:: ASSIGNED TASK ::
Each line of the data that includes "Comments" must be copied.

_ _ _ _

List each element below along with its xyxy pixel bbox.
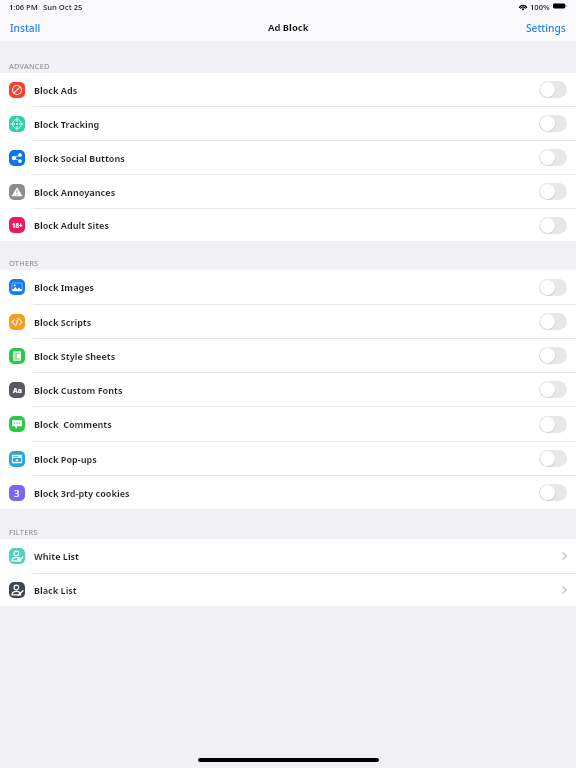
button[interactable]: Block Tracking [0, 107, 576, 140]
staticText: Aa [13, 386, 22, 395]
staticText: ADVANCED [9, 61, 50, 71]
staticText: Block Scripts [34, 316, 92, 328]
button[interactable]: Block Style Sheets [0, 339, 576, 372]
staticText: Install [10, 21, 41, 35]
button[interactable]: 18+ [0, 209, 576, 241]
staticText: 1:06 PM [9, 2, 38, 12]
staticText: Settings [526, 21, 566, 35]
button[interactable]: Settings [521, 18, 576, 38]
staticText: 3 [14, 487, 20, 500]
staticText: Block Adult Sites [34, 219, 109, 231]
staticText: Block Tracking [34, 118, 100, 130]
staticText: 18+ [12, 221, 23, 229]
button[interactable]: Block Scripts [0, 305, 576, 338]
staticText: Block Ads [34, 84, 78, 96]
button[interactable]: Block Comments [0, 407, 576, 441]
staticText: FILTERS [9, 527, 38, 537]
button[interactable]: Block 3rd-pty cookies [539, 484, 567, 501]
button[interactable]: Black List [0, 574, 576, 606]
button[interactable]: Block Images [539, 279, 567, 296]
staticText: White List [34, 550, 80, 562]
staticText: Ad Block [268, 21, 309, 34]
button[interactable]: Block Tracking [539, 115, 567, 132]
button[interactable]: 3 [0, 476, 576, 509]
button[interactable]: Block Style Sheets [539, 347, 567, 364]
staticText: Block Comments [34, 418, 112, 430]
button[interactable]: White List [0, 539, 576, 573]
button[interactable]: Block Annoyances [539, 183, 567, 200]
button[interactable]: Block Images [0, 270, 576, 304]
button[interactable]: Block Annoyances [0, 175, 576, 208]
button[interactable]: Block Pop-ups [0, 442, 576, 475]
staticText: Block Images [34, 281, 95, 293]
button[interactable]: Block Social Buttons [539, 149, 567, 166]
button[interactable]: Block Ads [539, 81, 567, 98]
button[interactable]: Aa [0, 373, 576, 406]
button[interactable]: Block Scripts [539, 313, 567, 330]
staticText: Block Style Sheets [34, 350, 116, 362]
button[interactable]: Block Ads [0, 73, 576, 106]
staticText: Block Custom Fonts [34, 384, 123, 396]
button[interactable]: Block Pop-ups [539, 450, 567, 467]
button[interactable]: Block Custom Fonts [539, 381, 567, 398]
button[interactable]: Block Social Buttons [0, 141, 576, 174]
staticText: OTHERS [9, 258, 39, 268]
staticText: Block Annoyances [34, 186, 116, 198]
staticText: Block Social Buttons [34, 152, 125, 164]
staticText: Block 3rd-pty cookies [34, 487, 130, 499]
staticText: Block Pop-ups [34, 453, 97, 465]
button[interactable]: Block Comments [539, 416, 567, 433]
staticText: Black List [34, 584, 77, 596]
button[interactable]: Block Adult Sites [539, 217, 567, 234]
staticText: 100% [530, 2, 550, 12]
button[interactable]: Install [0, 18, 46, 38]
staticText: Sun Oct 25 [43, 2, 83, 12]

_ _ _ _

:: EXPECTED ANSWER ::
button[interactable]: Block Comments [0, 407, 576, 441]
staticText: Block Comments [34, 418, 112, 430]
button[interactable]: Block Comments [539, 416, 567, 433]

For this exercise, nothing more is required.